# Twin Face Cancels-out Delay Pedal...



## Coda (Jun 14, 2020)

I recently completed the Twin Face build. However, when placed (first) on my board, my delay pedal (last, Donner Yellow Fall)...well ceases to work at all. There is no delay whatsoever. As soon as I switch off the Twin Face, the delay is back. Does anyone know exactly what is going on here?


----------



## Chuck D. Bones (Jun 14, 2020)

Got any other delay pedals you can try?


----------



## HamishR (Jun 15, 2020)

Are you running them off the same power outlet on your power supply?


----------



## Coda (Jun 15, 2020)

HamishR said:


> Are you running them off the same power outlet on your power supply?



Daisy-chained with a One-Spot.



Chuck D. Bones said:


> Got any other delay pedals you can try?



I don’t, personally, but a friend of mine is going to bring his delay over to test the issue.


----------



## HamishR (Jun 15, 2020)

I would suspect the One-Spot. It sounds like you might have too many pedals coming off the one supply.  Just a guess.


----------



## Coda (Jun 15, 2020)

HamishR said:


> I would suspect the One-Spot. It sounds like you might have too many pedals coming off the one supply.  Just a guess.



Perhaps. I had run 5 pedals before with no problem. I'll have to rethink my power.


----------



## Coda (Jun 15, 2020)

Just poked about a bit on the board, and discovered a few things that make the issue even stranger. The fuzz does NOT cancel the event, but rather, overpower it. On the germanium setting, a delay setting that normally repeats say 5 times only repeats once. On the Silicone setting there is no delay at all, just a very weak, quiet hint of echo, most of which is probably coming from the amp reverb.


----------



## Nostradoomus (Jun 15, 2020)

Have you got a buffer? Or a boss pedal? Put that in between the fuzz and delay, I’m just curious if it’s an impedance issue.


----------



## Coda (Jun 15, 2020)

Nostradoomus said:


> Have you got a buffer? Or a boss pedal? Put that in between the fuzz and delay, I’m just curious if it’s an impedance issue.

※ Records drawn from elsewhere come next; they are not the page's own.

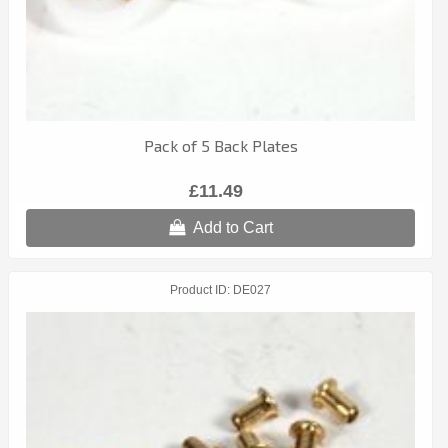
Pack of 5 Back Plates
£11.49
Add to Cart
Product ID
DE027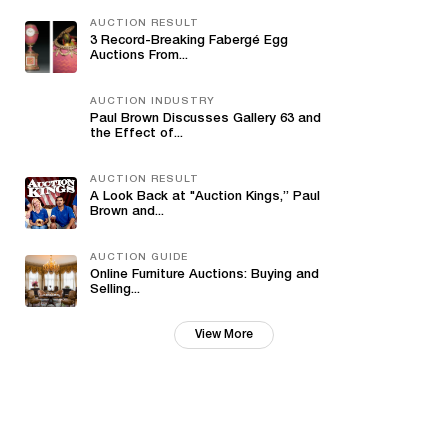
AUCTION RESULT
3 Record-Breaking Fabergé Egg
Auctions From...
AUCTION INDUSTRY
Paul Brown Discusses Gallery 63 and
the Effect of...
AUCTION RESULT
A Look Back at "Auction Kings,” Paul
Brown and...
AUCTION GUIDE
Online Furniture Auctions: Buying and
Selling...
View More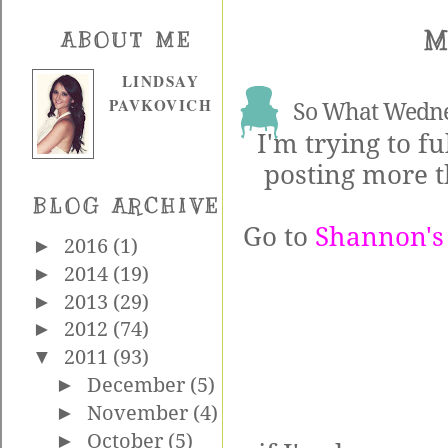
M
ABOUT ME
LINDSAY
PAVKOVICH
So What Wedn
I'm trying to fu
posting more t
BLOG ARCHIVE
Go to
Shannon's
►
2016
(1)
►
2014
(19)
►
2013
(29)
►
2012
(74)
▼
2011
(93)
►
December
(5)
►
November
(4)
►
October
(5)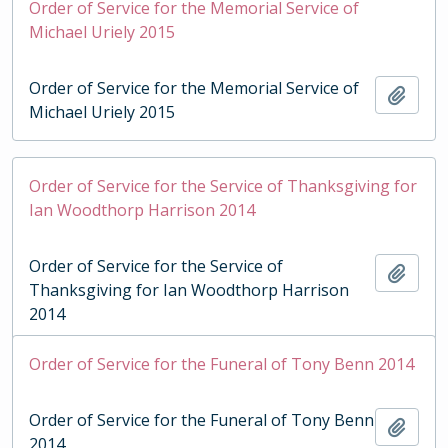
Order of Service for the Memorial Service of
Michael Uriely 2015
Order of Service for the Memorial Service of
Add t
Michael Uriely 2015
Order of Service for the Service of Thanksgiving for
Ian Woodthorp Harrison 2014
Order of Service for the Service of
Add t
Thanksgiving for Ian Woodthorp Harrison
2014
Order of Service for the Funeral of Tony Benn 2014
Order of Service for the Funeral of Tony Benn
Add t
2014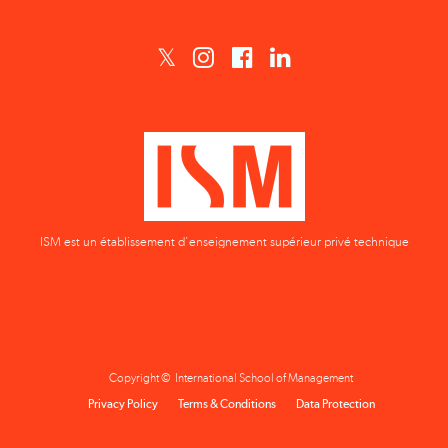
ISM est un établissement d'enseignement supérieur privé technique
Copyright © International School of Management
Privacy Policy
Terms & Conditions
Data Protection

I have a DS1 on the board.

Fuzz > Wah > DS1 > Phaser > Catalinbread DLS > Delay > Amp


----------



## Nostradoomus (Jun 15, 2020)

Have you tried just the fuzz and delay?


----------



## Coda (Jun 15, 2020)

Nostradoomus said:


> Have you tried just the fuzz and delay?


 
I have, still happens. I tried another delay on my board today, and there was no problem. So it seems that the fuzz doesn't get along with the Donner Yellow Fall. Looks like I'm going to have to upgrade.


----------



## mozz (Jun 19, 2020)

Be sure you have no DC on the output of the fuzz.


----------



## Coda (Jun 19, 2020)

mozz said:


> Be sure you have no DC on the output of the fuzz.



What do you mean? Can you expand on that a bit?


----------



## benny_profane (Jun 19, 2020)

Power the circuit. Put your multimeter to DC voltage. Place the red lead on the output of the circuit (i.e., the tip of the output jack), and place the black lead on a ground point. You shouldn’t have a reading.

C2 and C4 are DC-blocking caps. If you get a reading and those are installed correctly/not shorted, you may have a short somewhere with wiring/switching.

I don't think that that's going to be your problem, though. Any well-designed circuit will have decoupling capacitors at the input and output. Even if the delay unit did not have them, the pedals in the signal path between the fuzz/delay would decouple the DC voltage.


----------



## zgrav (Jun 19, 2020)

do both pedals work at the same time when the delay is first in line?


----------



## Coda (Jun 22, 2020)

benny_profane said:


> Power the circuit. Put your multimeter to DC voltage. Place the red lead on the output of the circuit (i.e., the tip of the output jack), and place the black lead on a ground point. You shouldn’t have a reading.
> 
> C2 and C4 are DC-blocking caps. If you get a reading and those are installed correctly/not shorted, you may have a short somewhere with wiring/switching.
> 
> I don't think that that's going to be your problem, though. Any well-designed circuit will have decoupling capacitors at the input and output. Even if the delay unit did not have them, the pedals in the signal path between the fuzz/delay would decouple the DC voltage.



Tested, with no voltage reading. 



zgrav said:


> do both pedals work at the same time when the delay is first in line?



When the delay is before the fuzz it almost works too well. The delay repeats are very loud, and the fuzz seems extra fuzzy. When the fuzz is first, the fuzz sounds normal, but the delay sounds like it is barely on.


----------